If the moral argument does not move Mr Albanese, perhaps the political reality will. The opposition has made it clear: if the government will not call a royal commission, they will.

The Prime Minister used a royal commission to expose the failures of his predecessors, arguing that only a powerful inquiry could deliver justice to the victims of “robodebt”. What is good for the goose is good for the gander. If Mr Albanese refuses to act now, he hands his opponents a potent weapon for the next election.

More importantly, he takes a strategic gamble he is likely to lose. If he calls the commission now, he retains control over the terms of reference. He can ensure the inquiry is focused and constructive. If he waits, and loses government, a Coalition-led royal commission will have terms of reference that are very broad indeed.
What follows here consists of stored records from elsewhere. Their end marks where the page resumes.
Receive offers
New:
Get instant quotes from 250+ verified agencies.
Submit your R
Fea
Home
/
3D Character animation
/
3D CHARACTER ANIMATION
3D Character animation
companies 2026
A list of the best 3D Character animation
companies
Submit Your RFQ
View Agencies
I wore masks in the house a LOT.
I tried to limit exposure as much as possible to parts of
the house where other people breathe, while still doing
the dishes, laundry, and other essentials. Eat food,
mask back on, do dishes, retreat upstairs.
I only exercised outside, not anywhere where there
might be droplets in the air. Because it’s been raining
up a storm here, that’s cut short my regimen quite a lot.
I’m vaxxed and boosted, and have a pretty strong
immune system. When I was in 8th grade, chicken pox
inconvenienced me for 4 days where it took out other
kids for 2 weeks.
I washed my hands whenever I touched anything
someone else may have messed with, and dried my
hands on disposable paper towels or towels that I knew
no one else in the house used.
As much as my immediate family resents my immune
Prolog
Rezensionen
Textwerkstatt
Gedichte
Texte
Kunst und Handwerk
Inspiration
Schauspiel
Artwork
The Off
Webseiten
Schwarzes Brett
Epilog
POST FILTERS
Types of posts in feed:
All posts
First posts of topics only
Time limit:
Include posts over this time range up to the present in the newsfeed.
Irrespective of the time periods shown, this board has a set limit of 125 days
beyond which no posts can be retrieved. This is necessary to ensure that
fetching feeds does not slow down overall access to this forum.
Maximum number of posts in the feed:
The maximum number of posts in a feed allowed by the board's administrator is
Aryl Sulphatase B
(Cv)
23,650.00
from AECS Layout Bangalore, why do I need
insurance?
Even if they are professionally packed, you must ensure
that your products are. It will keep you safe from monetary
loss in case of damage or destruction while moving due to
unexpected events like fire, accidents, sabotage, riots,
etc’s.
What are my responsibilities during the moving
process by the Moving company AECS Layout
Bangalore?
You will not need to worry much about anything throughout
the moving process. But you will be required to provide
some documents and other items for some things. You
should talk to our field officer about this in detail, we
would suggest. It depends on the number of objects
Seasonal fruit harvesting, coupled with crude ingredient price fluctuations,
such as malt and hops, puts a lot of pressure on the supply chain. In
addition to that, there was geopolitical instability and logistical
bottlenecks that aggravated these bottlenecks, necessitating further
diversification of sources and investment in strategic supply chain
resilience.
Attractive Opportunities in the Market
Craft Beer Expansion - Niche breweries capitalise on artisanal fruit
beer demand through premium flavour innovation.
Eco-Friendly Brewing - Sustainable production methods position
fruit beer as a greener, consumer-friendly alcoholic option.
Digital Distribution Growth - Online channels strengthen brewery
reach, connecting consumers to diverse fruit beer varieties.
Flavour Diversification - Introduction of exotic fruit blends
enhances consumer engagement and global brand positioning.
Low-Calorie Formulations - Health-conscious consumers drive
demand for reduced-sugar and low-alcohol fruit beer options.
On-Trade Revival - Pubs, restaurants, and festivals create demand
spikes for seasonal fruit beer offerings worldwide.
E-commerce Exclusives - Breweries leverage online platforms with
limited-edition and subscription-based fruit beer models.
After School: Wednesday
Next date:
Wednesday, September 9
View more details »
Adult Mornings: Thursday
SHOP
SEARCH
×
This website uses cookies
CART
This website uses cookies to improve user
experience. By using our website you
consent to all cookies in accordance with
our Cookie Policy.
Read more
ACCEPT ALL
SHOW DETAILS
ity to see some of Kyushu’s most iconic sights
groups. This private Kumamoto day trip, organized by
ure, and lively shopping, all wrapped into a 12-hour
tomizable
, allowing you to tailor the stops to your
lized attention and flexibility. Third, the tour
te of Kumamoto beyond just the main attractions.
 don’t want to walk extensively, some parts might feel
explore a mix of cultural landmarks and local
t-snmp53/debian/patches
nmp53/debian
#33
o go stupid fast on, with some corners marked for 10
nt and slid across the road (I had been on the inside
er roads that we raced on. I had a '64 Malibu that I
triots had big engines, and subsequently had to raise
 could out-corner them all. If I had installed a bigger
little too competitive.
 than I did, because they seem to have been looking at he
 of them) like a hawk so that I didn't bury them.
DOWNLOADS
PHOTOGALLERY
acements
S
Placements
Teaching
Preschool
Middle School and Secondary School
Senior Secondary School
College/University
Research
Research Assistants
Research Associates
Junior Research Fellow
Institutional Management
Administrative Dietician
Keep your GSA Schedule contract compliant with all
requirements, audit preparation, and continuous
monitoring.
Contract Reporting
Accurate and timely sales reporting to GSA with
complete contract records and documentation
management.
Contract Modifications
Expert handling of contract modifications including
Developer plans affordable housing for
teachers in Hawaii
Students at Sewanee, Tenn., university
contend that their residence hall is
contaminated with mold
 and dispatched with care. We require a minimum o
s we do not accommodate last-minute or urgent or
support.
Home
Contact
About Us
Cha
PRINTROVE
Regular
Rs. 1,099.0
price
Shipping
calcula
The Prime Minister has a choice. He can take his medicine now, initiate the inquiry, and show the families the respect they deserve. Or he can wait, hoping the anger subsides, and risk a far more damaging reckoning later.

The families of the Bondi victims have demanded the truth. It is not within the Prime Minister’s gift to bring back their loved ones, but it is within his power to ensure we learn the lessons required to prevent the next massacre. He must call a royal commission.